[Records contained in a dataset]
_ _ _ _

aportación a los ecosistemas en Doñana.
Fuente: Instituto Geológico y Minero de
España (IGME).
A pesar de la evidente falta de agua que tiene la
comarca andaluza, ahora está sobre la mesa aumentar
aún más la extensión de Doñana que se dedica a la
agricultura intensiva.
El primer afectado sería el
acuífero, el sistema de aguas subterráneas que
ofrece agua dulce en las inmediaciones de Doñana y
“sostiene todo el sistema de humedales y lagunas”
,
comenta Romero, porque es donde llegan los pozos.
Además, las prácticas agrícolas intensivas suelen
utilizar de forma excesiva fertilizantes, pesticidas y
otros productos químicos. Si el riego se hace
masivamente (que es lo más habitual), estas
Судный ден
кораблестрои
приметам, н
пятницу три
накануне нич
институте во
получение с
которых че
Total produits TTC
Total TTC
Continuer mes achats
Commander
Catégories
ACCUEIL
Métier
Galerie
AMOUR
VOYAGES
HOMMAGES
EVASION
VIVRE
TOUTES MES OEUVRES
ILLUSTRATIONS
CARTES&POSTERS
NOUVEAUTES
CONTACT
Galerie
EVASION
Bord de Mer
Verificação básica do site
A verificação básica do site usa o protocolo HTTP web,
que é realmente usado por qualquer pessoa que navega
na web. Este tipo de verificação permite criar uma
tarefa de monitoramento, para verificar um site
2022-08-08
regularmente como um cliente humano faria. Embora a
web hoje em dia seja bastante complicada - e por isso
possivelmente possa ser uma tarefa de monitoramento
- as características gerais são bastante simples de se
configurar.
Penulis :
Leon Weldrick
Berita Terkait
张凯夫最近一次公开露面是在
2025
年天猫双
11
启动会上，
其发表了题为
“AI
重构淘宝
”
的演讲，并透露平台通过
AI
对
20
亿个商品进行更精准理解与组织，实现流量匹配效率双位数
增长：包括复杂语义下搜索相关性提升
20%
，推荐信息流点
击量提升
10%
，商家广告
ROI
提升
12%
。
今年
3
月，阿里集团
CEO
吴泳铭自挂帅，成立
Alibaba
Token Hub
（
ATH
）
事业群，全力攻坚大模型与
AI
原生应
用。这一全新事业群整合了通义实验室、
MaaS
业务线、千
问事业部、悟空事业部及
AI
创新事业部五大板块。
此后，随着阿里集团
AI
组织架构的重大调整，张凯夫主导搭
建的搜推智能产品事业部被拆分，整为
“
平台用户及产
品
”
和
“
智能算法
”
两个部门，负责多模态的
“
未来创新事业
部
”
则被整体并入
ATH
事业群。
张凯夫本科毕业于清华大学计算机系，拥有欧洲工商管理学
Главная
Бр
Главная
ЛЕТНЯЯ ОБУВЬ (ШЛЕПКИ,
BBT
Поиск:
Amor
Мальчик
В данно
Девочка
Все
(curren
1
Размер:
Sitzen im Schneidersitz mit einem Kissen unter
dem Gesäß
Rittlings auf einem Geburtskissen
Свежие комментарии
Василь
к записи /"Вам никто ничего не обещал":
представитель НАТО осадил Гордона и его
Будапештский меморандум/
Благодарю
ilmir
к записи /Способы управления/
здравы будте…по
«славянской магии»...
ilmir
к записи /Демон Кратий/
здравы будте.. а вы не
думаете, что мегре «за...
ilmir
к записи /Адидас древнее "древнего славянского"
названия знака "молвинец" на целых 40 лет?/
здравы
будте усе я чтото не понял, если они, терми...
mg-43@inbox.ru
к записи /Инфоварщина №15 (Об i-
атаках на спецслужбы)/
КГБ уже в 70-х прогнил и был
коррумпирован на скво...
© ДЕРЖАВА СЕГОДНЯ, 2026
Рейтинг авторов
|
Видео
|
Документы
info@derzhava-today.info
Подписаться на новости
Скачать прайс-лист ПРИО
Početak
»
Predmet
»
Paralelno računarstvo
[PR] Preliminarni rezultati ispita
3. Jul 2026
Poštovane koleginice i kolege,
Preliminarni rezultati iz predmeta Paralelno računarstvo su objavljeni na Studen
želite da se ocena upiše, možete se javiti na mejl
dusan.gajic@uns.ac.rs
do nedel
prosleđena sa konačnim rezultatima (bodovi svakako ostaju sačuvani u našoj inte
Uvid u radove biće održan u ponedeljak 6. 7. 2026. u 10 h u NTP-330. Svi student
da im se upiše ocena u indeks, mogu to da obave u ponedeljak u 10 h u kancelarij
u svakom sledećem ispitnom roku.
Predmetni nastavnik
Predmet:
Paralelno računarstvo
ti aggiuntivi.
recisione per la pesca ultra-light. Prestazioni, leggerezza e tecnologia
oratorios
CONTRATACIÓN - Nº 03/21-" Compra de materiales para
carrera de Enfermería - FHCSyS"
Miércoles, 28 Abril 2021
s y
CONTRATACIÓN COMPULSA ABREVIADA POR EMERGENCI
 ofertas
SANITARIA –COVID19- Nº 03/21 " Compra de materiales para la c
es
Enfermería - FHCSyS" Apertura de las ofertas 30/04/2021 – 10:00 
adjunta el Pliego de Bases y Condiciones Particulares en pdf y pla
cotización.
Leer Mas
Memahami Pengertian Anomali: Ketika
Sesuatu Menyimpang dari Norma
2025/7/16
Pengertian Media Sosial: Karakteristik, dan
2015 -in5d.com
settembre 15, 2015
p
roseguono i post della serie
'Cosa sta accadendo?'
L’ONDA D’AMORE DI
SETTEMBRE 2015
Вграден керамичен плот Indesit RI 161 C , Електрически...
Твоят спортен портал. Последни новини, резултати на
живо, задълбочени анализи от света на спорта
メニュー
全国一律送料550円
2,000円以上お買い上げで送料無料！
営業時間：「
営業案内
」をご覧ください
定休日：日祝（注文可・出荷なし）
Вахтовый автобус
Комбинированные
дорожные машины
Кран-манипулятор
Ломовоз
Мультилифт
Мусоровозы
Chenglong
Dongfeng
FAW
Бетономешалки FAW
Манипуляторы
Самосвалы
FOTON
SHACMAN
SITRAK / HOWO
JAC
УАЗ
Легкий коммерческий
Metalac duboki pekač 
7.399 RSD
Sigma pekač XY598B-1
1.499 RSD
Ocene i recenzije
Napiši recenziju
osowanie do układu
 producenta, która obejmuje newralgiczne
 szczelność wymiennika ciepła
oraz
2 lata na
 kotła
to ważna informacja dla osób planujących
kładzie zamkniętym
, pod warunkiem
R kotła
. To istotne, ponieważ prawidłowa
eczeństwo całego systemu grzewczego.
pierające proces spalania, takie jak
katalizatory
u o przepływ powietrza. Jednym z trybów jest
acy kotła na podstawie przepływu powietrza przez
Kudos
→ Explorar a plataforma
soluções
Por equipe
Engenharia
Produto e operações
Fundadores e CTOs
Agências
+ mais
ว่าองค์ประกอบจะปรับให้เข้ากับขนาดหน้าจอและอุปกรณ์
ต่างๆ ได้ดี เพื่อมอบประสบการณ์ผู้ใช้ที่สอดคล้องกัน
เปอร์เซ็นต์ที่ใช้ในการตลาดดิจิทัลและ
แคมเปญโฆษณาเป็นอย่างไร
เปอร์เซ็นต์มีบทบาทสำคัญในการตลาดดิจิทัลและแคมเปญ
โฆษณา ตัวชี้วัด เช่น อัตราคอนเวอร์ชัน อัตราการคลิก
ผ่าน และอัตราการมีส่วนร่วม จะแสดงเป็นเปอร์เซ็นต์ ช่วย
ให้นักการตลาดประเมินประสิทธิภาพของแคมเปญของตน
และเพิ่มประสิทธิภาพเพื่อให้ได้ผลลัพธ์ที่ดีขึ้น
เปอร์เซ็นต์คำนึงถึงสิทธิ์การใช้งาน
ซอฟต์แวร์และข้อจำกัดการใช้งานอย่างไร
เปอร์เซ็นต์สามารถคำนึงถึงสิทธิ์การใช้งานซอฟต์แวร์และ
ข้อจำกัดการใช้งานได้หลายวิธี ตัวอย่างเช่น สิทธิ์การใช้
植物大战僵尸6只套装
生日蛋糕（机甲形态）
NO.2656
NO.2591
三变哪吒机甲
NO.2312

_ _ _ _

Your task >> The stretch of entries above that starts with the line containing "Кран-манипулятор" and goes on through the line containing "ผ่าน และอัตราการมีส่วนร่วม จะแสดงเป็นเปอร์เซ็นต์" is to be transcribed exactly, and no other line is to be transcribed.

Result of the task >>
Кран-манипулятор
Ломовоз
Мультилифт
Мусоровозы
Chenglong
Dongfeng
FAW
Бетономешалки FAW
Манипуляторы
Самосвалы
FOTON
SHACMAN
SITRAK / HOWO
JAC
УАЗ
Легкий коммерческий
Metalac duboki pekač 
7.399 RSD
Sigma pekač XY598B-1
1.499 RSD
Ocene i recenzije
Napiši recenziju
osowanie do układu
 producenta, która obejmuje newralgiczne
 szczelność wymiennika ciepła
oraz
2 lata na
 kotła
to ważna informacja dla osób planujących
kładzie zamkniętym
, pod warunkiem
R kotła
. To istotne, ponieważ prawidłowa
eczeństwo całego systemu grzewczego.
pierające proces spalania, takie jak
katalizatory
u o przepływ powietrza. Jednym z trybów jest
acy kotła na podstawie przepływu powietrza przez
Kudos
→ Explorar a plataforma
soluções
Por equipe
Engenharia
Produto e operações
Fundadores e CTOs
Agências
+ mais
ว่าองค์ประกอบจะปรับให้เข้ากับขนาดหน้าจอและอุปกรณ์
ต่างๆ ได้ดี เพื่อมอบประสบการณ์ผู้ใช้ที่สอดคล้องกัน
เปอร์เซ็นต์ที่ใช้ในการตลาดดิจิทัลและ
แคมเปญโฆษณาเป็นอย่างไร
เปอร์เซ็นต์มีบทบาทสำคัญในการตลาดดิจิทัลและแคมเปญ
โฆษณา ตัวชี้วัด เช่น อัตราคอนเวอร์ชัน อัตราการคลิก
ผ่าน และอัตราการมีส่วนร่วม จะแสดงเป็นเปอร์เซ็นต์ ช่วย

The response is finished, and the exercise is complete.